Here is code below: (in my main index.js server file)

const request   = require('postman-request');
const url = 'utils/config.php'; // this file merely echos out a json encoded string.
request(url, function (error, response, body) {
      console.log('error:', error); // Print the error if one occurred
      console.log('statusCode:', response && response.statusCode); // Print the response 
      console.log('body:', body); 
    });

Here is the error message: error: Error: Invalid URI "utils/config.php"

This is the file structure:

-node_modules
-public
-src
    -utils
        -config.php
  index.js (start for node.js - inside src folder)

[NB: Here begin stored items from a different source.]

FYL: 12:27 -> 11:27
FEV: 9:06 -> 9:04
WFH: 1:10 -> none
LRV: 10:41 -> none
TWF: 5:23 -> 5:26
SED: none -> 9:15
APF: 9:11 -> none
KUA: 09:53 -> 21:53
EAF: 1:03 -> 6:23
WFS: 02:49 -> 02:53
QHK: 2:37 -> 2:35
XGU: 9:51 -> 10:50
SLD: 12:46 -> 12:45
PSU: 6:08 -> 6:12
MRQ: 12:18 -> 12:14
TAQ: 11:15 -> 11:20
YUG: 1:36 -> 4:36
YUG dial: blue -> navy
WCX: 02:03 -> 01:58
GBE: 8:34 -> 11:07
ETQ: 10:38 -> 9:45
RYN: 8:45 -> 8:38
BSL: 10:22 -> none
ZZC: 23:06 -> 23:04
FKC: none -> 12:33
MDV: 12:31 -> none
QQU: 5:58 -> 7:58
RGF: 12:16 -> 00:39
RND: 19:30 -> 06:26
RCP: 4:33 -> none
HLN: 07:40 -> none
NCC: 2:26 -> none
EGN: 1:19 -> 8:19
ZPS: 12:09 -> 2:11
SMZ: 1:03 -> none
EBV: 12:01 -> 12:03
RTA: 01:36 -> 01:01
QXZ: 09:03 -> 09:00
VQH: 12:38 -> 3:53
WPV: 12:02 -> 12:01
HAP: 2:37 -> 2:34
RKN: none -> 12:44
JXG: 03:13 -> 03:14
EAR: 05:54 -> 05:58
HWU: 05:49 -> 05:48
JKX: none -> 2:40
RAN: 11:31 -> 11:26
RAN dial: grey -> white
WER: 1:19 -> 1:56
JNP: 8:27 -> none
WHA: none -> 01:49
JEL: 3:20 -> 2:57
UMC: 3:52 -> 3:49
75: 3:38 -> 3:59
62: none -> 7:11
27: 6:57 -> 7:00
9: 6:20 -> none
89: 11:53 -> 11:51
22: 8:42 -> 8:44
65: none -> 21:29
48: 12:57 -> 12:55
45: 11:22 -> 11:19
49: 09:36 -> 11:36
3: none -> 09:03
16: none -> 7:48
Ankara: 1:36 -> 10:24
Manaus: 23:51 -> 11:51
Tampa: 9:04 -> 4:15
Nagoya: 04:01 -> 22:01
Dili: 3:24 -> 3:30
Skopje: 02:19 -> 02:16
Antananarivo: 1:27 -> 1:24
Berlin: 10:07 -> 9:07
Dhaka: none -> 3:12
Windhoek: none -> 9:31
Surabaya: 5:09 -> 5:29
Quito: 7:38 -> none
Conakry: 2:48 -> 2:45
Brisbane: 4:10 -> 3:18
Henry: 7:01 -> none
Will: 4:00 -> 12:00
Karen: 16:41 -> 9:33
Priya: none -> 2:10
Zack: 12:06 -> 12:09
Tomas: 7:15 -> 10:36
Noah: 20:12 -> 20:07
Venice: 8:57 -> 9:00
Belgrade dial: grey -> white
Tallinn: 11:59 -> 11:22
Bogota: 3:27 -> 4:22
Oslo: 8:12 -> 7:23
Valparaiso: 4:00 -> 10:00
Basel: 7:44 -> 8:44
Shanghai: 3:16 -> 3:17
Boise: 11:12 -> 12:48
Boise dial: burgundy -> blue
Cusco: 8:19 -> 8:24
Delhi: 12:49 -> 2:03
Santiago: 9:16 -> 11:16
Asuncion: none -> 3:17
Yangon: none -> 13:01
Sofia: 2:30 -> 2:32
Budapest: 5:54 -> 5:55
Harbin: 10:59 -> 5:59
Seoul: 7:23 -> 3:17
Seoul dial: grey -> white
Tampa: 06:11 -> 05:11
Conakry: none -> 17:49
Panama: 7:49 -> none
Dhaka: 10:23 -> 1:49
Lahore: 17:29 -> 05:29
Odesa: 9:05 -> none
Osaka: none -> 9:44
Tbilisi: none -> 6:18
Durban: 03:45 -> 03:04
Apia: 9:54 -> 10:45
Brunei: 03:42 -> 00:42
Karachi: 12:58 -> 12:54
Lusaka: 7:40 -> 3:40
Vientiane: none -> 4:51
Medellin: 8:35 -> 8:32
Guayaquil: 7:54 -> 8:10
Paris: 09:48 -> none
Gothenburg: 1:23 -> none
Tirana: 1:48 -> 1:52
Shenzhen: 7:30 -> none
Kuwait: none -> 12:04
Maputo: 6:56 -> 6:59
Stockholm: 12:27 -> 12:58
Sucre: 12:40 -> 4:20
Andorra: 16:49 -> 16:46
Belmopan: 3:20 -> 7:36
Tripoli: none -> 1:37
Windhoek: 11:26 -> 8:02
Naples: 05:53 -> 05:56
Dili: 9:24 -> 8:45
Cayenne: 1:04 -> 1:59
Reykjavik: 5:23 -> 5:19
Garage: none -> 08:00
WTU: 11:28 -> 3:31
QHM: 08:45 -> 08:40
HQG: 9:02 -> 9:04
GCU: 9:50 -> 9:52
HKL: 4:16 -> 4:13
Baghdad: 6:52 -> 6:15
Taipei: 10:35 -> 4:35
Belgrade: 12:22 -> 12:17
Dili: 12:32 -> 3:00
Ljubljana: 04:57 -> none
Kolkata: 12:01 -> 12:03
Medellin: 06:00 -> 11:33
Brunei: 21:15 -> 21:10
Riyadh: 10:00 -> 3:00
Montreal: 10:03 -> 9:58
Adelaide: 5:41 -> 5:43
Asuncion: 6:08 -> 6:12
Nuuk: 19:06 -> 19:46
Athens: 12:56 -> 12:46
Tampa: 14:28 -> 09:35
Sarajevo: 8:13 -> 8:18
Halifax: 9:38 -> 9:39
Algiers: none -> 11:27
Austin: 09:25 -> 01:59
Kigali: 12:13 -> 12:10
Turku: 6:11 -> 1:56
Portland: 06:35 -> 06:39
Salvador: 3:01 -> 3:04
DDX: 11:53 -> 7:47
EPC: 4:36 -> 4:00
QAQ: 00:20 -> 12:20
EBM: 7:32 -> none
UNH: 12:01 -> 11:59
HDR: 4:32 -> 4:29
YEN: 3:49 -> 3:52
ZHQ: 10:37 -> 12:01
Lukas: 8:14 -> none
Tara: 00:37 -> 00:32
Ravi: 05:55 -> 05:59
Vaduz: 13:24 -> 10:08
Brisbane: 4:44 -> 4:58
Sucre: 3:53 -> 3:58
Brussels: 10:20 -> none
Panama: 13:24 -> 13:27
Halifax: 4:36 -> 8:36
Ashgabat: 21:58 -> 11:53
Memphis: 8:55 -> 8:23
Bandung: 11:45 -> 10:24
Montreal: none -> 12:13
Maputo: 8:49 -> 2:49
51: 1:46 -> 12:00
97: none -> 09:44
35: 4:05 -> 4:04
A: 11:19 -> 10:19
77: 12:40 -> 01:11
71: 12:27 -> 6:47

Any help would be appreciated.

CodePudding user response:

Requesting refers to requesting a file from a webserver. Here, you're trying to request a file path, while the computer thinks is a non-existent URL. The PHP file is just text. It doesn't mean anything to the computer, and the PHP interpreter is what runs the PHP code. You aren't running a PHP server in this case, and you're requesting a file path, not a URL.

You have to start a PHP server first, using the php command. Make sure to pass in the URL (for example, localhost:8080/config.php), and not the file path.

If you wanted to do it entirely from the Node script, you could start a server, request the URL, and then stop the server. It would be possible to use the spawn function from the built-in child_process module (refer here). You could also use exec, but this is probably unnecessarily harder.